On March 8, team Gennev was on hand for “Be Bold: Stand Up for Change,” an event to celebrate International Women’s Day.
The Seattle event was spectacular – starting with the great food by That Brown Girl Cooks, on to the “Bold Women” history lesson from Dr. Devon Atchison, to the insightful panel discussion, through the breathtaking, heartbreaking snippet from the documentary film Girl Rising, and closing with the gorgeous music and lyrics of Star Anna. Hundreds of women attended, and there were many tears, laughs, and pledges to carry the momentum forward.

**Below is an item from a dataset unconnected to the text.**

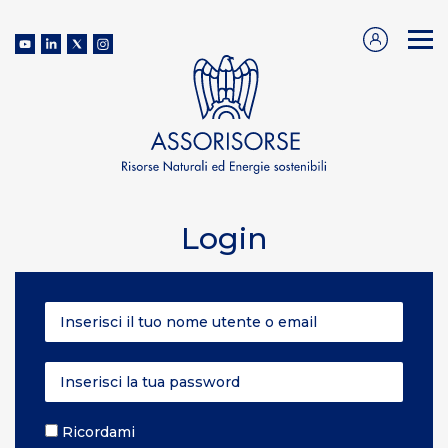
Login
Ricordami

But that’s the question: how do we keep our enthusiasm from folding up along with the chairs and tables at Town Hall? It’s great to attend events like these, but it’s even greater if we can take that energy forward to make real and lasting change for women, their families, and communities all over the world.
Fortunately, the organizers of the Seattle event, Kate Isler and Nickie Smith, were already way ahead of me.
“How do I re-create the spirit and passion of
International Women’s Day, every day?”
Based on recommendations from the United Nations, here are Kate and Nickie’s suggestions for keeping the momentum of International Women’s Day going:
- Forge opportunities for women. There are lots of women-owned, women-led companies out there. Find some. They’re in your neighborhood. Ask your friends; start small but start looking for them, and you’ll be pleasantly surprised by what you find. (Shannon: I wasn’t able to locate an app or website that tells you which businesses in your area are woman-owned or woman-led, but there may be one. If you know, please share in the comments!)
- Challenge bias and inequality. Gender inequality is often so “normal” that it’s nearly invisible until someone points it out. Be that someone. If you see an all-male panel, challenge it; offer to occupy a seat, if appropriate, or help the organizers locate some female experts. Monitor the pay gap, and if you’re responsible for the pay of others, don’t help propagate it. Challenge stereotypes – and by this, we mean all stereotypes, including the “inept father” as well as the “ditzy blonde female.” Support inclusive leadership. Call it out when you see it and reward those who are truly making an effort. Raising awareness – in your community, among family, with friends, every opportunity you get – is key.
- Campaign against violence. Educate young people on how to have positive, supportive, equal relationships. There’s a lot of female-victim blaming and male-perpetrator excusing behavior out there: don’t engage in it or let it go unchallenged. Report violence if you witness it. Support community groups that help counteract abuse.
- Champion women’s education. Donate to an organization that educates girls globally, and be a voice for your local schools. Help launch or fund a scholarship that provides educational funds to women or girls. Celebrate women’s accomplishments by talking about them on social media and with friends.
Finally, be an advocate for women in your daily life. Mentor a younger woman or seek out a mentor to help you grow. Connect women who can help one another. Gather women and the men who support them to set goals and find or carve out opportunities for women in your local community.
And take time to celebrate a very important woman in your life who tends to go unappreciated: you.